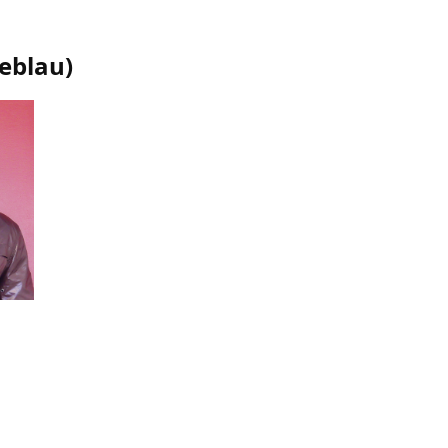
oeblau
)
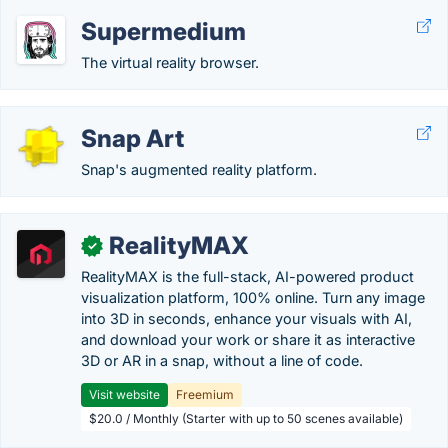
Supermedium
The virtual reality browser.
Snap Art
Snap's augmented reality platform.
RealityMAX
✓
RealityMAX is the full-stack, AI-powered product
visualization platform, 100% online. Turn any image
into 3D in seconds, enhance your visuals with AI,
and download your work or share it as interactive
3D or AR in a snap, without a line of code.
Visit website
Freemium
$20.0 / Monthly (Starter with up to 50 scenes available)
...
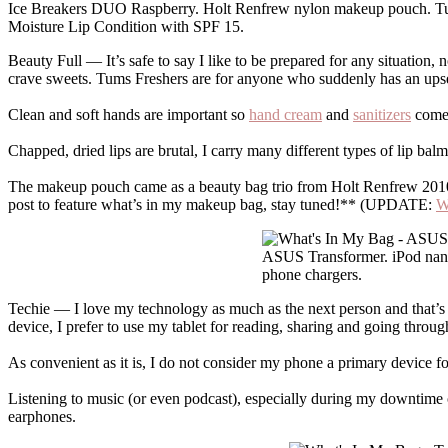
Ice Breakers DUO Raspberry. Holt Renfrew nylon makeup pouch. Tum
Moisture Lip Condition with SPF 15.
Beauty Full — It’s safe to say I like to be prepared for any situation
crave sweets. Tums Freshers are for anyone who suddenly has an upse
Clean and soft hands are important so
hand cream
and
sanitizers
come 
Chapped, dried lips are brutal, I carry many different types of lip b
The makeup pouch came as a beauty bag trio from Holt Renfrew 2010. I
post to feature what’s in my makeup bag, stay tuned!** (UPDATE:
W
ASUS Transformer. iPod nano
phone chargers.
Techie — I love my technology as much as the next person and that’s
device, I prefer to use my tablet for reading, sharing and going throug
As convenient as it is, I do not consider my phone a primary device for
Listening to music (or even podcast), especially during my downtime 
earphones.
==
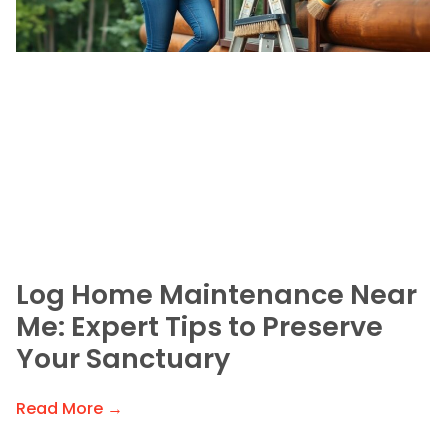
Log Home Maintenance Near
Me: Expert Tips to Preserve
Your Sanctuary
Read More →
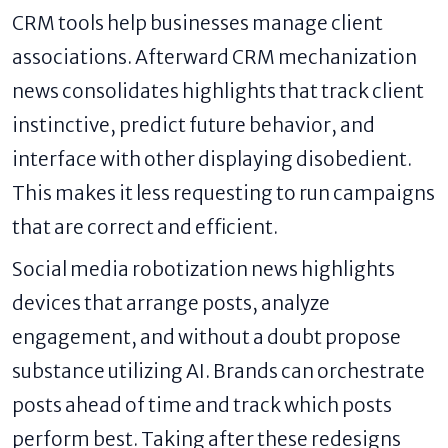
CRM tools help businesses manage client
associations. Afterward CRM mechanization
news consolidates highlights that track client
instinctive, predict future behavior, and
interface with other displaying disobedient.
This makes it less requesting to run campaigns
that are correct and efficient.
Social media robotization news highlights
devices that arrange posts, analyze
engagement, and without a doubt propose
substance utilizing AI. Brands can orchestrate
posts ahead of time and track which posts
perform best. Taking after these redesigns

▶ **Prompt**: Please copy out each line of the listing above that contains the string "Holt".

▶ **Solution**:
Ice Breakers DUO Raspberry. Holt Renfrew nylon makeup pouch. Tum
The makeup pouch came as a beauty bag trio from Holt Renfrew 2010. I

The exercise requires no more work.